I have nothing but praise for my Hakko 936, and you'll find the same is true for most of the people on this forum that have the same. I've seen them for under $70 at various places.


----------



## wquiles (Dec 11, 2009)

ionizedsky said:


> 2 Hours have gone by and 29 views later, not a single reply. Should I have posted in the homemade instead?



Many of the folks in this sub-forum have great soldering skills, but perhaps this Materials/Mechanical/Machining is not the most perfect match for your question - that is probably why you see many views but no/little replies. Either the homemade forum, or the Flashlight Electronics - Batteries Included would likely give you even more feedback:
Flashlight Electronics - Batteries Included ...

Will


----------



## gadget_lover (Dec 11, 2009)

I use a cheap temperature controled model from MPJA .

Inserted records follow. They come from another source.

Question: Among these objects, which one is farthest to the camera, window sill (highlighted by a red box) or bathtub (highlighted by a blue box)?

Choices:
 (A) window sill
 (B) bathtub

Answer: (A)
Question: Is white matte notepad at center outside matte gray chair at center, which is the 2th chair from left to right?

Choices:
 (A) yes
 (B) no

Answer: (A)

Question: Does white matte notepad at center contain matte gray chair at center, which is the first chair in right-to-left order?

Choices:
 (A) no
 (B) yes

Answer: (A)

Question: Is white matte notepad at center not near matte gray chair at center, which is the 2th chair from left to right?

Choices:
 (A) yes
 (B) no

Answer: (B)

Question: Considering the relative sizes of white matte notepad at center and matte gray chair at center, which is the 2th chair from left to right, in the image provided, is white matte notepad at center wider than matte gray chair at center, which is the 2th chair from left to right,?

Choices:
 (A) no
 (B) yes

http://www.mpja.com/prodinfo.asp?number=17214

It does the job, heats quickly. Only $50. Extra tips are available. MPJA has been a good company to buy from so far.


Daniel


----------



## spencer (Dec 11, 2009)

Broken link. Here maybe?


----------



## gadget_lover (Dec 11, 2009)

spencer said:


> Broken link. Here maybe?



Yep, Item 15141. A simple machine, but I only solder a few things a month. Since solder works over a wide range of temperatures, I don't need the accuracy of a Hakko. 

Changing the temperature with a twist of a dial is very convenient.

Daniel


----------



## 65535 (Dec 12, 2009)

I still recommend Weller, my WESD51 is great. Lasted many years so far, had an issue with the plug, but a tear down and clean up and it works good as new.


----------



## DM51 (Dec 13, 2009)

ionizedsky said:


> 2 Hours have gone by and 29 views later, not a single reply


Just 2 hours, and you are complaining there's been no reply? Despite the fact that you posted it in the wrong forum? :shakehead

Moving it to H&M...


----------



## gadget_lover (Dec 13, 2009)

I always figure if there are that many reads and no replies, that the question is so profound that everyone's waiting for the experts to chime in.

Then I post anyway. 

Daniel


----------



## ionizedsky (Dec 13, 2009)

DM51 said:


> Just 2 hours, and you are complaining there's been no reply? Despite the fact that you posted it in the wrong forum? :shakehead
> 
> Moving it to H&M...



Thanks DM51, I figured soldering tools would be in the materials/mechanical/machining, then again I suppose I could have titled better too, but you have pointed me to the :candle:. I suppose I need to exercise more  Patience


----------